A woman in Afghanistan dared not dishonor herself either. Gardner attended a wedding where the potential bride ran off with her mother. The enraged father, a chief, chased down and killed his daughter, his wife and eleven male bodyguards. All was made right when later in the day a lovely girl of fifteen was made the new wife with much celebration and drinking. Eventually Gardner moved to Kashmir. On the way he was locked in a dungeon for nine months. Was rescued by a party of 40 armed friends and made his way back to Kabul in hopes of joining the army. He was unsuccessful and headed for Lahore with mixed feelings as "there were too many Afghans whose fathers and brothers had met him in battle to make a residence in a country where blood feuds were a sacred duty". After moving to Lahore he was appointed a Colonel of artillery mainly because he could follow the English directions supplied with the Maharaja's two new cannon. Gardner once helped General Ventura build a paddle boat capable of moving "no more than 10 yards or so upstream" which they outfitted as a party barge to the delight of the same Maharaja.
In 1841 he saved Lahore for Maharaja Gulab Singh by personally reloading and firing his ten cannon as 300 "immortals" crushed through the gate. After the battle Gardner and Gulab Singh realized that they had been guarding the state treasure including the famous and very unlucky Koh-I-nur diamond which now resides with the crown jewels in London. Colonel Gardner never fought the British and was friends with many of those on the Indian frontier who were naturally intrigued by an American who passed for an Afghani with Anglo-Saxon sympathies. One who wore a copy of the Koran stuffed with his memoirs on a string around his neck.
In his late years Gardner had a daughter named Helena last known as Mrs. Botha who also had a daughter and a son named Alexander after his grandfather. Gardner spent his last years writing letters concerning the Russian threat to India specifically warning how Russia could use Afghanistan as the key to controlling India which the Russians attempted much to their regret in the 1980's. Gardner was described as having "a peculiar and striking appearance clothed from head to foot in tartan". He was said "to be wealthy , and the owner of many villages".
Gardner died peacefully in his bed at age 92 in January 1877 at Jammu, Kashmir and is buried in a nearby English military cemetery. He had suffered at least 14 wounds during his long life.

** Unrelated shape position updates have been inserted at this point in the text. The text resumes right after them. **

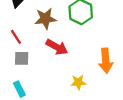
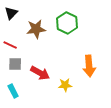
red line: (16, 37) -> (10, 45), turned -32
red arrow: (57, 47) -> (40, 73), moved

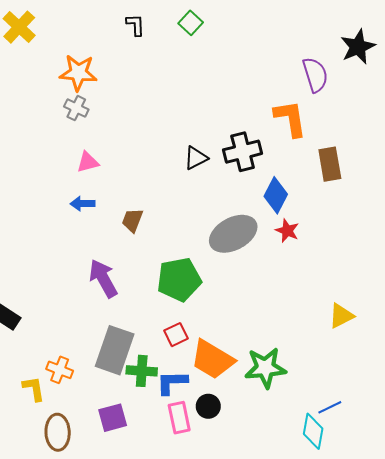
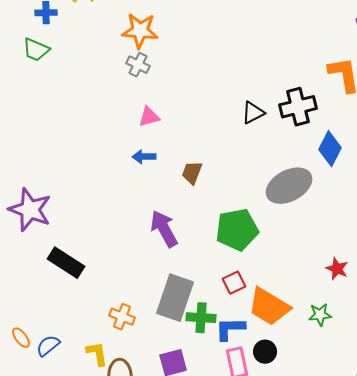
red star: (287, 231) -> (337, 269), moved
green star: (265, 368) -> (320, 315), size x0.6
yellow L-shape: (34, 389) -> (97, 354), moved

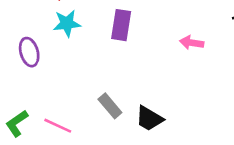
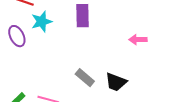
pink arrow: (192, 43) -> (138, 40), moved
purple ellipse: (29, 52) -> (17, 36), moved

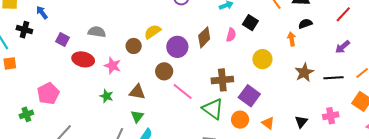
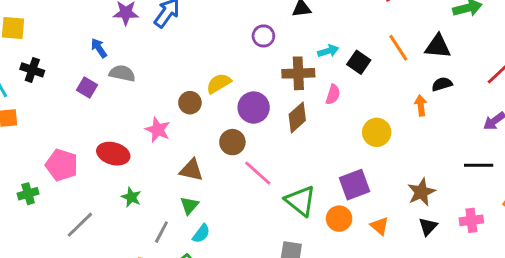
blue arrow: (42, 13) -> (99, 48), moved
black square: (250, 23) -> (359, 62), moved
gray semicircle: (97, 32) -> (122, 73), moved
brown diamond: (204, 37) -> (297, 117), moved
red ellipse: (83, 59) -> (113, 154), moved
brown star: (304, 72) -> (421, 192), moved
brown cross: (222, 80) -> (298, 73), moved
pink pentagon: (48, 94) -> (62, 165), turned -30
green star: (106, 96) -> (131, 197), moved
purple square: (249, 96) -> (354, 185), turned 30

Naturally, interesting questions arise. Does anyone know the whereabouts of Gardner's birthplace on Lake Superior? Does anyone living know if he or his descendants ever revisited the Duluth Superior area or is there a record of such a visit?
What a strange homecoming it would be for a descendant of Colonel Gardner (perhaps a present day Afghan frontiersman) to visit his ancestors birthplace on what was once the Wisconsin/ Minnesota frontier. In 200 years the western Lake Superior area would have become unrecognizable to Gardner , but he would still be right at home in Afghanistan on horseback with a team of CIA men searching the caves he knew so well.

There are two copies in North America that I know of…One at the University of Chicago and the one I have from UW Madison soon to be returned to the rare book collection as time is not treating it well and it was in the stacks.